A l’heure actuelle, le gouvernement prétend interdire les licenciements. Mais, dans ce cas, pourquoi l’Etat prend-il en charge le financement intégral du chômage partiel ? Ne nous trompons pas, au travers du financement par l’Etat du chômage partiel, c’est bien nous, les travailleurs de ce pays, qui paieront nous-même notre revenu pour cette période de crise.

L’annulation des cotisations sociales, les nouvelles exemptions et exonérations représentent un grand danger pour la Sécurité sociale. Une mesure d’urgence serait plutôt de relever drastiquement le taux de cotisation patronale afin de financer le chômage partiel, tout en maintenant l’interdiction des licenciements et en inscrivant cette mesure dans la loi.

De plus, une indemnité similaire doit être accordée aux travailleurs indépendants contraints de cesser leurs activités. Les salariés des entreprises suspendant leurs activités doivent également recevoir une indemnité d’urgence. Tous les retraités doivent recevoir une 13e pension immédiate comme soutien extraordinaire.

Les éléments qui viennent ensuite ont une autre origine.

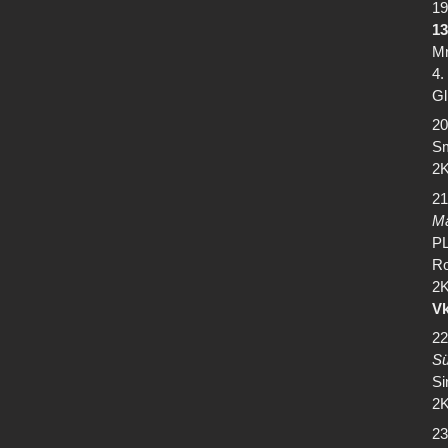
19
13
Mr
4.
Gl
20
Sm
2K
21
M
PL
Ro
2K
Vk
22
Sü
Si
2K
23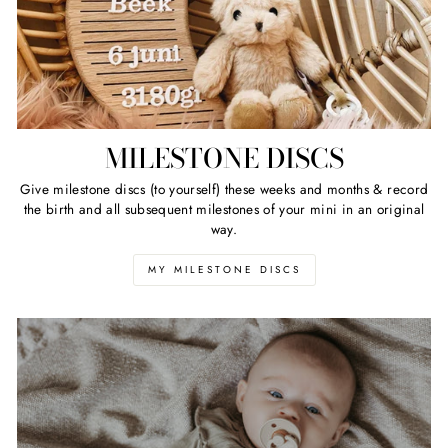
MILESTONE DISCS
Give milestone discs (to yourself) these weeks and months & record
the birth and all subsequent milestones of your mini in an original
way.
MY MILESTONE DISCS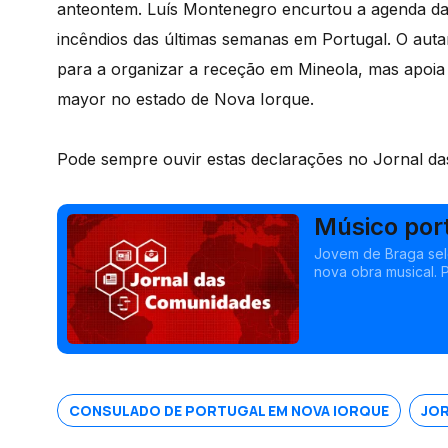
anteontem. Luís Montenegro encurtou a agenda da 
incêndios das últimas semanas em Portugal. O aut
para a organizar a receção em Mineola, mas apoia 
mayor no estado de Nova Iorque.
Pode sempre ouvir estas declarações no Jornal da
Músico por
Filarmónic
Jovem de Braga sel
nova obra musical.
estudar condições sa
CONSULADO DE PORTUGAL EM NOVA IORQUE
JOR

Dans le même temps, le gouvernement doit suspendre les coupures d’électricité et d’eau et accorder une extension de l’allocation-chômage à l’ensemble des travailleurs privés d’emploi.

Des mesures supplémentaires doivent être prises dans le domaine de l’éducation

Il est important de protéger les enfants des familles populaires des conséquences de la fermeture des établissements scolaires, notamment en prenant des mesures pour que les élèves et étudiants soient préparés le plus rapidement possible aux examens nationaux.

Il est nécessaire de résoudre tous les problèmes liés aux soins aux élèves et étudiants, ainsi que les questions des remboursements pour les excursions annulées, dans le pays et à l’étranger.